Por • 18 Set , 2015 • Categoria: 02. OPINIÃO, EM DESTAQUE Print Print

A tomada da cidade de Ceuta por uma expedição naval portuguesa, em 1415, comandada pelo próprio Rei que, paciente e competentemente, a organizara, D. João I, o de Boa Memória, é o tema principal desta crónica de viagem de cariz histórico-militar. A Associação Nacional de Cruzeiros organizou esta inédita comemoração dos 600 anos da tomada desta cidade: um cruzeiro à vela. João Brandão Ferreira, piloto-aviador, integrou a jornada, num meio diferente daquele a que está habituado, e conta-nos a experiência.

Uma frota de veleiros portugueses rumou a Ceuta para assinalar os 600 anos da tomada desta cidade por Portugal.

Uma frota de veleiros portugueses rumou a Ceuta em 2015  para assinalar os 600 anos da tomada desta cidade por Portugal.

Já a vista pouco e pouco se desterra

Daqueles pátrios montes que ficavam;

Ficava o caro Tejo, e a fresca Serra,

De Sintra e nela os nossos olhos se alongavam.

Ficava-nos também na amada terra

O coração, que as mágoas lá deixavam;

E já depois que toda se escondeu,

Não vimos mais enfim que mar e céu”.

Lusíadas, Canto V, 3

 

Desta vez não se chegou a ver apenas céu e mar, mas deu para perceber (isto é, ter uma vaga ideia), da dificuldade que é andar no mar e daquilo que passaram os nossos antepassados quando se aventuraram às Descobertas.

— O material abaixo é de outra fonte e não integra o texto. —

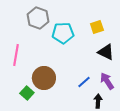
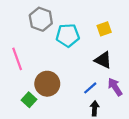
black triangle: (106, 52) -> (103, 60), moved
pink line: (16, 55) -> (17, 59), turned -30
black arrow: (98, 101) -> (95, 108), moved

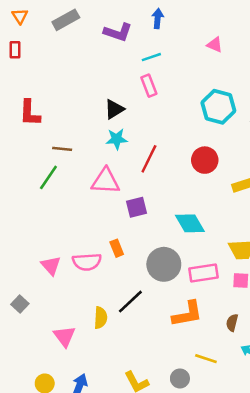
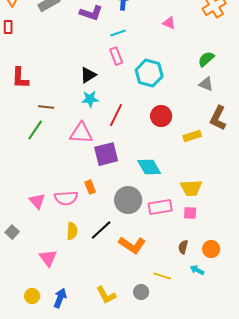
cyan hexagon: (218, 107) -> (149, 73), moved
purple square: (137, 207) -> (106, 154), size x1.4
orange L-shape: (187, 314) -> (132, 245), moved, turned 44
yellow semicircle: (101, 318) -> (72, 231), moved

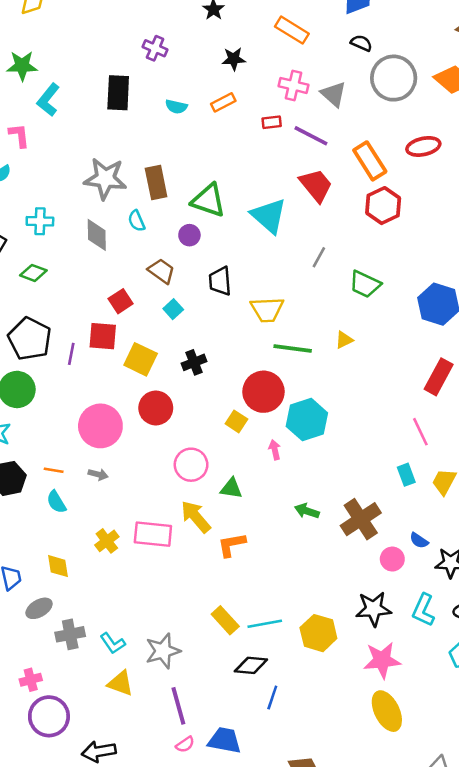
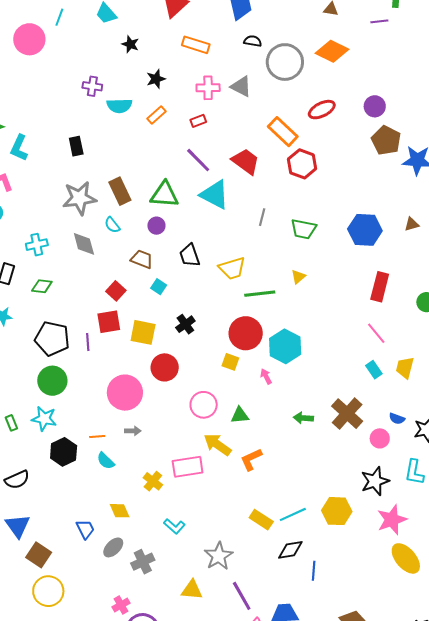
black rectangle: (118, 93) -> (76, 146), moved, size x0.7
cyan semicircle: (176, 107) -> (119, 106), moved, size x1.4
purple line: (311, 136) -> (198, 160), moved, turned 32
cyan L-shape: (113, 643) -> (174, 526), moved

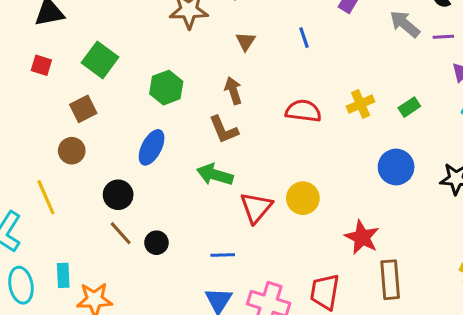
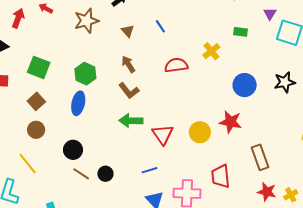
blue line: (304, 38) -> (160, 26), moved
green rectangle: (409, 107) -> (241, 32), moved, turned 56
blue ellipse: (152, 147) -> (78, 103), moved
yellow circle: (303, 198) -> (200, 132), moved
red star: (362, 237) -> (231, 122), moved

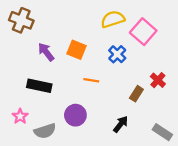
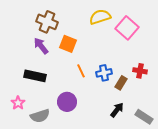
brown cross: (21, 20) -> (47, 22), moved
blue cross: (117, 54) -> (104, 73), moved, turned 35
orange line: (91, 80) -> (81, 71), turned 56
red cross: (158, 80) -> (140, 71), turned -32
black arrow: (121, 124) -> (117, 110), moved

O “desta vez” coube a um “cruzeiro” organizado pela Associação Nacional de Cruzeiros (ANC), que entendeu rumar a Ceuta, a fim de comemorar os 600 anos da tomada daquela cidade por uma expedição naval portuguesa, comandada pelo próprio Rei que, paciente e competentemente, a organizara: D. João I, o de Boa Memória.

E que de facto deixou boa memória (e descendência), pois tudo lhe correu bem e ao Reino, sob a sua liderança.

Foi feliz a ideia do ANC fundada, em 28/2/94, e cujo objectivo estatutário é o de promover o desenvolvimento da prática desportiva e recreativa, da vela de cruzeiro(1). Presentemente é liderada por Rui André Ribeiro um experiente velejador com cerca de 7.500 horas de navegação.

João Brandão Ferreira, Piloto-Aviador da Força Aérea Portuguesa  na situação de Reforma, integrou a iniciativa da Associação Nacional de Cruzeiros.

João Brandão Ferreira, Piloto-Aviador da Força Aérea Portuguesa na situação de Reforma, integrou a iniciativa da Associação Nacional de Cruzeiros.

A escolha nem sequer foi difícil por óbvia: seis séculos de um feito de armas notável (a primeira e maior operação anfíbia desde o fim do Império Romano do Ocidente) e marco assumido pela maioria dos historiadores, como sendo o início da expansão marítima dos portugueses, que os iam alcandorar durante um século, à maior potência marítima do globo.

Infelizmente para o Estado Português nada disto, mesmo sendo óbvio, não foi tido como merecedor sequer de uma singela evocação. Andam desligados da realidade pela simples razão de que deixaram de pensar e de actuar como portugueses!

Felizmente, por outro lado, a sociedade civil, consumada na generalidade da população e das instituições nacionais, tem-se mobilizado para comemorar o evento de várias maneiras, mostrando que a nacionalidade não está moribunda e a vida não se resume a futebol, concertos, novelas e … “negócios”.

Responderam à chamada 16 veleiros dos 25 inicialmente inscritos e cada um fez o seu planeamento de modo a que a concentração final se realizasse na marina de La Línea junto ao “Penon” de Gibraltar, de modo a que pudéssemos “acometer” Ceuta em conjunto, no dia 10 de Agosto.

A Marina de La Línea de la Concepción, frente a Gibraltar, onde a frota da Associação Nacional de Cruzeiros se concentrou para a alcançar Ceuta.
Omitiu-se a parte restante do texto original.